PRA Fines Senior Manager for Conduct Rule Breach
On 13 April 2023 the PRA announced it has fined Mr Carlos Abarca, the former Chief Information Officer of TSB Bank plc (TSB), £81,620 for breaching PRA Senior Manager Conduct Rule 2, which is ‘You must take reasonable steps to ensure that the business of the firm for which you are responsible complies with the relevant requirements and standards of the regulatory system.’
This is due to a historic operational resilience failing when, in April 2018, TSB attempted to migrate their corporate and customer services operations onto a new platform. While the data itself migrated successfully, the platform immediately experienced technical failures. This resulted in significant disruption to the continuity of TSB’s banking services, including branch, telephone, online and mobile banking. It took TSB until December 2018 to fully fix the problem and return services to normal.
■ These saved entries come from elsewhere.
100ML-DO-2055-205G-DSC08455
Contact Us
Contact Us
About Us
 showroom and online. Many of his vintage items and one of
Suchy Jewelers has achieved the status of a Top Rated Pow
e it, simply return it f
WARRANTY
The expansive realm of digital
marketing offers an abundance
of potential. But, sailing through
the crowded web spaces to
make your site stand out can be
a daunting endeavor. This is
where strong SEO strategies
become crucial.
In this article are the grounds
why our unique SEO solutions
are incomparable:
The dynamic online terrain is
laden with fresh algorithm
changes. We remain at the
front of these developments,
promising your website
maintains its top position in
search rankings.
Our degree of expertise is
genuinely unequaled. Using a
As the CIO of TSB, and as outlined in his statement of responsibilities, Mr Abarca had responsibility for taking reasonable steps in relation to outsourcing of IT systems and the PRA found he failed to:
ensure that the third party’s ability and capacity were adequately reassessed on an ongoing basis;
ensure that TSB obtained sufficient assurance from the third party in relation to its readiness to operate the new IT platform; and
give sufficient consideration to whether further investigation was required before giving assurance to the TSB Board as to the third party’s readiness for migration.
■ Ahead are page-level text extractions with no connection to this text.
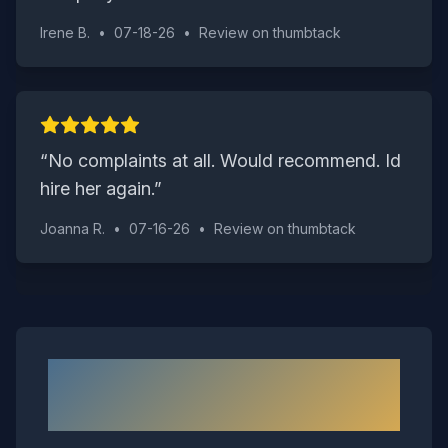
Irene B.
•
07-18-26
•
Review on
thumbtack
“
No complaints at all. Would recommend. Id
hire her again.
”
Joanna R.
•
07-16-26
•
Review on
thumbtack
Neighborhoods We Serve in
Richmond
Full details of the regulatory action can be found here.
How could Mr Abarca have avoided the fine?
The question most senior managers reading this article will ask themselves is what should the CIO have done to avoid PRA punishment? The answer is to take a proactive approach to ensuring compliance of the area for which they are responsible; the method to do so is to have a clearly defined reasonable steps framework.
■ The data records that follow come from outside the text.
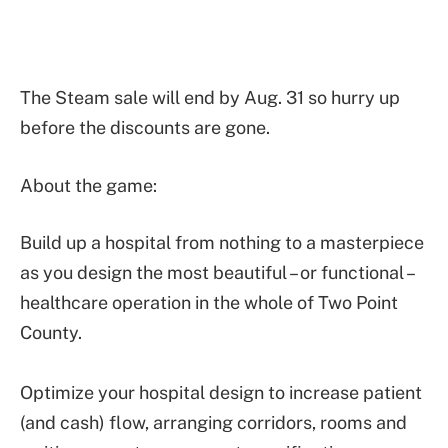
The Steam sale will end by Aug. 31 so hurry up
before the discounts are gone.
About the game:
Build up a hospital from nothing to a masterpiece
as you design the most beautiful – or functional –
healthcare operation in the whole of Two Point
County.
Optimize your hospital design to increase patient
(and cash) flow, arranging corridors, rooms and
The regulators can only punish a senior manager in this way where they have failed to take reasonable steps to fulfil their duty of responsibility, this includes delegating to those with competence, capability, resource, seniority and skill to complete the tasks given and to monitor performance levels. Our Conduct Rules Training For Senior Managers is specifically designed to teach this point, so senior managers can begin to evidence their own reasonable steps.
The level of fine issued in this case was 15% of his salary, giving us an indication of the starting point for non-integrity-based issues and further highlighting the importance of good conduct rules training.
I would also like to take this opportunity to draw your attention to the Banks discussion paper on the review SM&CR, this is part of the Governments Edinburgh reforms.